When School Feels Too Hard: Understanding School Refusal
When School Feels Too Hard: Understanding School Refusal
By Eytan Woolfson: Clinical Psychologist Registrar
"Children aren’t giving us a hard time. They’re having a hard time." – Dr. Ross Greene
When a child begins to refuse school — with tears, tummy aches, panic, or shutdowns — it’s easy to assume defiance. But more often, school refusal is a signal, not a rebellion. It tells us something inside feels too overwhelming to face.
Sometimes the cause is clear: bullying, learning difficulties, or separation anxiety. Other times it’s more complex — perfectionism, sensory overload, fear of failure, or something shifting at home. Whatever the reason, the child’s nervous system is saying, “I don’t feel safe.”
I often use the metaphor of a smoke alarm. A child refusing school isn’t the fire — they’re the alarm. We need to investigate what’s setting it off rather than just trying to silence the sound.

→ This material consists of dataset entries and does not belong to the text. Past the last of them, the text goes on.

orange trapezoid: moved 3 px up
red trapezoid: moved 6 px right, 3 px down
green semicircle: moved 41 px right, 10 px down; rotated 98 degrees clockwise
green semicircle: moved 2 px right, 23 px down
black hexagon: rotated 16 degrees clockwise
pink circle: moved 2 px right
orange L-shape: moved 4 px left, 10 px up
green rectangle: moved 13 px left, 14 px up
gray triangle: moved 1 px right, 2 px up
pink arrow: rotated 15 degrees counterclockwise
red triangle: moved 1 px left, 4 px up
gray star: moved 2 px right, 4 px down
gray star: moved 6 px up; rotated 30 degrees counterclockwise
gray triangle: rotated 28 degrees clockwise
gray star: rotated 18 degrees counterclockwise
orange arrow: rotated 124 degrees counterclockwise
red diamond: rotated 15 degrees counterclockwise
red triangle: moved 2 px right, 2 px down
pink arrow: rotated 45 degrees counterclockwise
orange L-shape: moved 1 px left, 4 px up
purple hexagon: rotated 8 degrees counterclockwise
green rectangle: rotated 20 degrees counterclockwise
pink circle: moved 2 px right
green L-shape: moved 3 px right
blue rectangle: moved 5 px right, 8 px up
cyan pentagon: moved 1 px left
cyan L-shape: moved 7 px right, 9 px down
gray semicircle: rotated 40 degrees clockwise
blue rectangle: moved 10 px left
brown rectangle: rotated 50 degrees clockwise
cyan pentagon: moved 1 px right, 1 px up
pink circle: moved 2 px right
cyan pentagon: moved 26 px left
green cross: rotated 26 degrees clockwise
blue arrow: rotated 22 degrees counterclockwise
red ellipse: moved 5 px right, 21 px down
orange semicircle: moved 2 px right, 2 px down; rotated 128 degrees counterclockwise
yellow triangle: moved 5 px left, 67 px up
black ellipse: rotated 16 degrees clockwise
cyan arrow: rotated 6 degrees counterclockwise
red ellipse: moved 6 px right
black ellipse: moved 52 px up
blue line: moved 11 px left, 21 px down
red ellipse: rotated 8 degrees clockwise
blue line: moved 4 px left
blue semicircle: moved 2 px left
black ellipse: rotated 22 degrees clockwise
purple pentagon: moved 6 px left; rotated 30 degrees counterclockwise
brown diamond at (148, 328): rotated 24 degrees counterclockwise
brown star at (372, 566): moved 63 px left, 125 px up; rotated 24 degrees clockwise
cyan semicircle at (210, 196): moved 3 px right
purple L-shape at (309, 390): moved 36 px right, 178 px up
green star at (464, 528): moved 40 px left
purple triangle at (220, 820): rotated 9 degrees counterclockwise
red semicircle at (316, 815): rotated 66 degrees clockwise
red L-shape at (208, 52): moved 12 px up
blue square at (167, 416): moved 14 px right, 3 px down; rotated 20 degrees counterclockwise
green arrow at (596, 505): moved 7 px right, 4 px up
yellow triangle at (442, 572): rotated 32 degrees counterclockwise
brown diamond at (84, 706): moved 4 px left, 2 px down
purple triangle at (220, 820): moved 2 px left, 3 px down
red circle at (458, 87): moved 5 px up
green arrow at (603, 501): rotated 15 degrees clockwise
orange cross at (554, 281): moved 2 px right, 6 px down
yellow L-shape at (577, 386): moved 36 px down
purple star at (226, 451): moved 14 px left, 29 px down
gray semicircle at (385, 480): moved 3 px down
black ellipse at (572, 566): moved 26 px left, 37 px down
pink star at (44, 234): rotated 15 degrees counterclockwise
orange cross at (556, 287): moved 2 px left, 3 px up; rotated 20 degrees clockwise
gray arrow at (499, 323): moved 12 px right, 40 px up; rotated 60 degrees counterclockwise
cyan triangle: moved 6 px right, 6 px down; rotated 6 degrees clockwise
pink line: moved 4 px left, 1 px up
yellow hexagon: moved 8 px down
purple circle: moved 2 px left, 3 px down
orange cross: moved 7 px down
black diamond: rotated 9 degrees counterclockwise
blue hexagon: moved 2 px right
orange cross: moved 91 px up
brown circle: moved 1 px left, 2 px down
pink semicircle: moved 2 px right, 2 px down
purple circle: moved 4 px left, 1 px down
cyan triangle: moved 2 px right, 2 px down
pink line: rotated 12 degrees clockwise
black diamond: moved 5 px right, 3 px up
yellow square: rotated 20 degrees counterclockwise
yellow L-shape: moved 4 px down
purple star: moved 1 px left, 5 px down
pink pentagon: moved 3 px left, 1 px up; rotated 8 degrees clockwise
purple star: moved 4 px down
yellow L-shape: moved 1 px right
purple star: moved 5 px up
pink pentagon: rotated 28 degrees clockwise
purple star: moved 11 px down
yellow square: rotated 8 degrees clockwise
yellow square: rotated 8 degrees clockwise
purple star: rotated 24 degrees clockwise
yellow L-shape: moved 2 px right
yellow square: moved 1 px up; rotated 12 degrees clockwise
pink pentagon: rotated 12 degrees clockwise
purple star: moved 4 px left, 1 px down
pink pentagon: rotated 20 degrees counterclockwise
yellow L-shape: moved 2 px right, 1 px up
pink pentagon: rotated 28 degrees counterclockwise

Supporting school refusal isn’t about forcing attendance at all costs. It’s about gently rebuilding trust — with the school, with adults, and most importantly, within the child. Treatment may involve anxiety management, parent coaching, school collaboration, or trauma-informed therapy. The goal is to reduce fear, not to increase pressure.
When we treat the behaviour as communication — not defiance — we can offer compassion instead of consequence. That shift changes everything.
If your child is struggling to attend school, it doesn’t mean they’re broken. It means they’re asking for help in the only way they know how.